Back in Mukuru slums in the Covid crises

The next two weeks I’m back in Kenya to meet many people and visit the different social enterprises, local partners and projects, which we are running together with our local partners – mainly in Western Kenya. And to learn how locals tackle with the Covid situation…

After the arrival in Nairobi during the first day of my stay we met some actors in Mukuru slum, among them Daphne leading Access Afya, a Microclinic in Mukuru Slums.

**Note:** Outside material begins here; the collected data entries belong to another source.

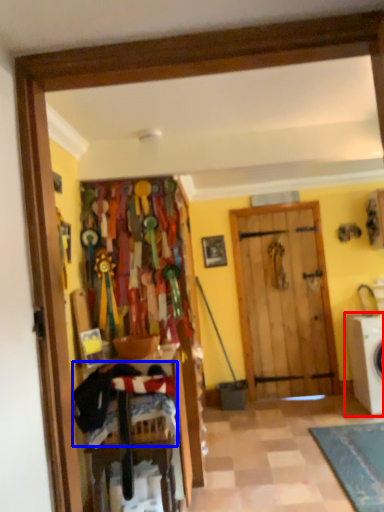 Question: Which point is further to the camera, washing machine (highlighted by a red box) or laundry (highlighted by a blue box)?

Choices:
 (A) washing machine
 (B) laundry

Answer: (A) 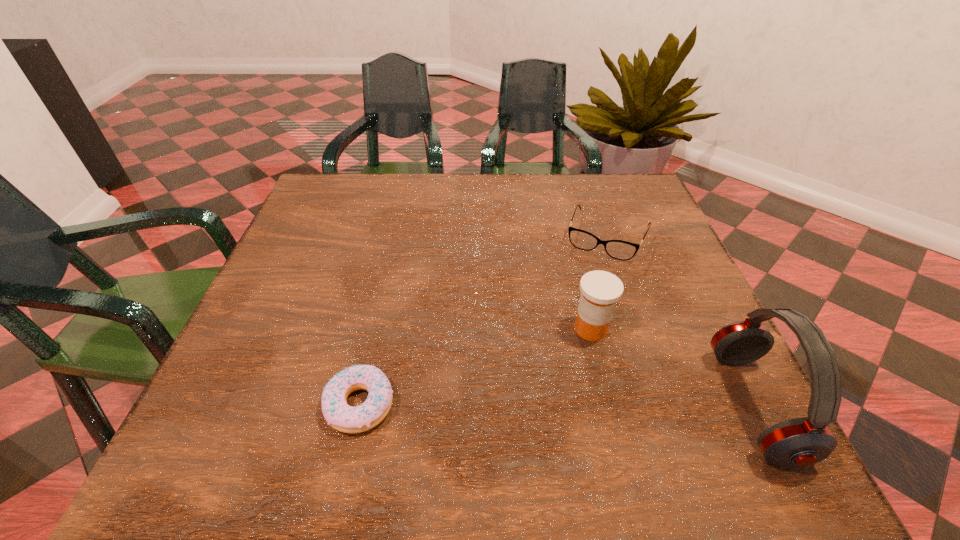 At what (x,y) coordinates should I click in order to perform the action: click on vacant area that lies between the second farthest object and the rightmost object. Please return your answer as a coordinate pair (x, y). The image size is (960, 540). Looking at the image, I should click on (672, 367).

Identify the location of free space between the spectacles and the leftmost object. (484, 321).

This screenshot has width=960, height=540. I want to click on free area in between the spectacles and the doughnut, so click(484, 321).

I want to click on empty space that is in between the second tallest object and the tallest object, so click(x=672, y=367).

I want to click on free point between the earphone and the leftmost object, so click(x=557, y=405).

In order to click on empty space that is in between the earphone and the farthest object in this screenshot , I will do click(680, 322).

Find the location of `blank region between the medicine and the doughnut`. blank region between the medicine and the doughnut is located at coordinates [x=475, y=367].

Locate which object ranks second in proximity to the earphone. Please provide its 2D coordinates. Your answer should be formatted as a tuple, i.e. [(x, y)], where the tuple contains the x and y coordinates of a point satisfying the conditions above.

[(618, 249)]

I want to click on the closest object to the tallest object, so click(x=600, y=290).

Find the location of a particular element. This screenshot has height=540, width=960. vacant position in the image that satisfies the following two spatial constraints: 1. on the front side of the earphone; 2. on the ear cups of the third shortest object is located at coordinates (610, 405). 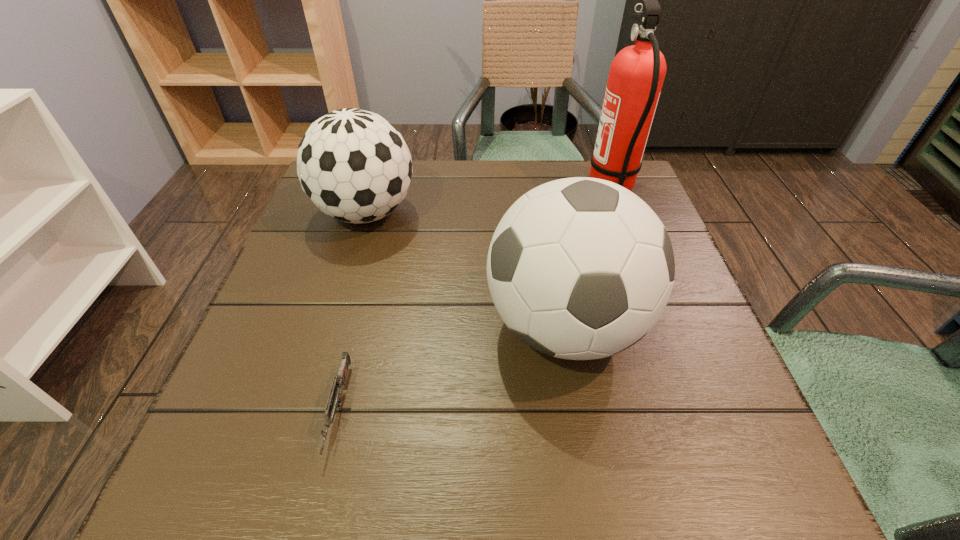 Where is `fire extinguisher`? The height and width of the screenshot is (540, 960). fire extinguisher is located at coordinates (636, 76).

Locate an element on the screen. the third shortest object is located at coordinates point(580,268).

The image size is (960, 540). I want to click on the taller soccer ball, so click(x=580, y=268).

This screenshot has width=960, height=540. Find the location of `the farther soccer ball`. the farther soccer ball is located at coordinates (355, 166).

I want to click on the third tallest object, so click(355, 166).

This screenshot has height=540, width=960. I want to click on gun, so click(335, 397).

Locate an element on the screen. Image resolution: width=960 pixels, height=540 pixels. vacant region located on the handle side of the tallest object is located at coordinates tap(464, 188).

I want to click on vacant point located on the handle side of the tallest object, so click(464, 188).

Identify the location of vacant area situated 0.350m on the handle side of the tallest object. (452, 188).

You are a GUI agent. You are given a task and a screenshot of the screen. Output one action in this format:
    pyautogui.click(x=<x>, y=<y>)
    Task: Click on the vacant space positioned on the left of the right soccer ball
    This screenshot has height=540, width=960.
    Given the screenshot: What is the action you would take?
    pyautogui.click(x=330, y=326) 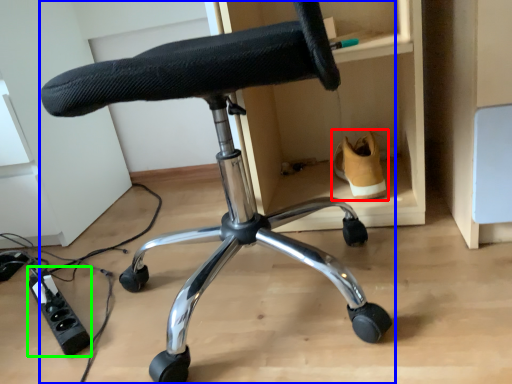 Question: Based on their relative distances, which object is farther from footwear (highlighted by a red box)? Choose from chair (highlighted by a blue box) and plug (highlighted by a green box).

Choices:
 (A) chair
 (B) plug

Answer: (B) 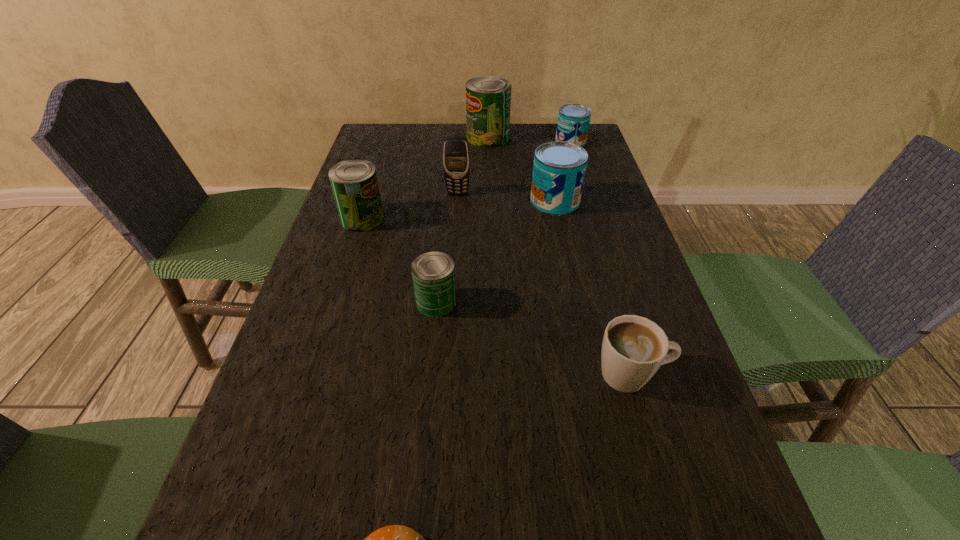 Where is `vacant space at the far edge of the desktop`? vacant space at the far edge of the desktop is located at coordinates (437, 153).

Find the location of a particular element. vacant space at the left edge of the desktop is located at coordinates (358, 265).

I want to click on free spot at the right edge of the desktop, so click(571, 225).

Where is `vacant space at the far left corner of the desktop`? Image resolution: width=960 pixels, height=540 pixels. vacant space at the far left corner of the desktop is located at coordinates (384, 125).

In order to click on free point between the second nearest object and the bigger blue can in this screenshot , I will do `click(593, 287)`.

The height and width of the screenshot is (540, 960). In order to click on empty location between the third nearest object and the smaller blue can in this screenshot , I will do `click(503, 222)`.

In order to click on vacant space in between the nearest green can and the cellular telephone in this screenshot , I will do `click(447, 248)`.

This screenshot has width=960, height=540. What are the coordinates of `vacant space that is in between the smaller blue can and the white cappuccino` in the screenshot? It's located at (601, 258).

Find the location of a particular element. vacant area between the white cappuccino and the leftmost object is located at coordinates (497, 296).

Identify the location of object that stands as the fourth closest to the farther blue can. (354, 182). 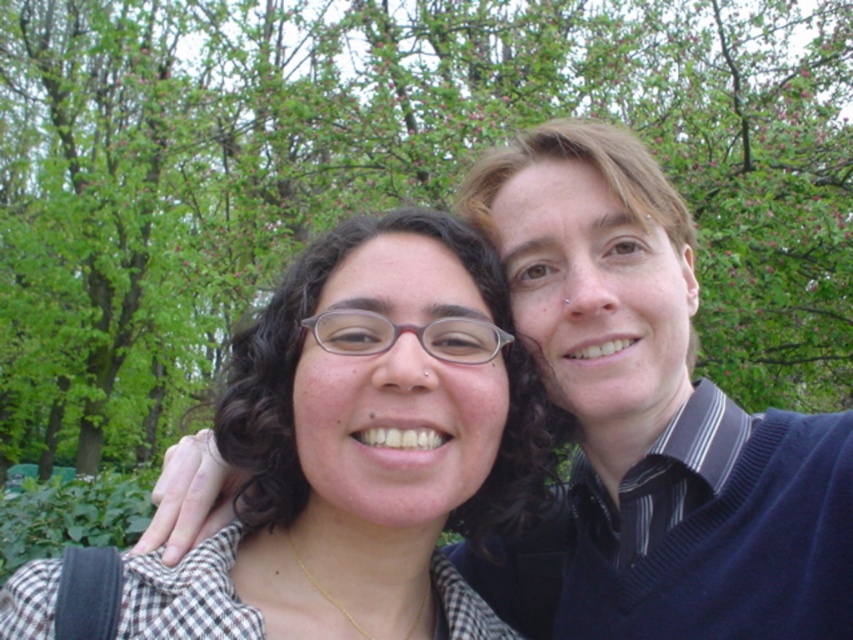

There are several Access Afya Microclinics in place. They check high blood pressure and diabetes, do health checks for pregnant women and are the first point of support for people who have health issues and are not able to pay for a normal doctor visit. A telemedicine system where people can contact a doctor and get medical support and also recipes is another big step that helps the slum population who in these Covid days even have less money than before to spend on healthcare.

The overall situation is bad

Many slum habitants are having less informal job opportunities than before. This hits the families who often live in very small hut, but also the most poor of the poor in very bad ways.

Many people do not have money for enough food, for hygiene protection. Paying the rent for the small hut, for electricity has become a huge challenge… the number of school drop outs is growing.

As the water delivery fails from time to time in the whole slum area a tube system has been installed. The risk of water loss and damaged tubes is high.

Water delivery in the slums

Together with Francis, one of our local partners, we visited an orphanage for girls and boys in the slums which depends on food donations. A very small team comprising a social worker and a teacher and a few volunteers is taking care of 9 girls and 12 boys.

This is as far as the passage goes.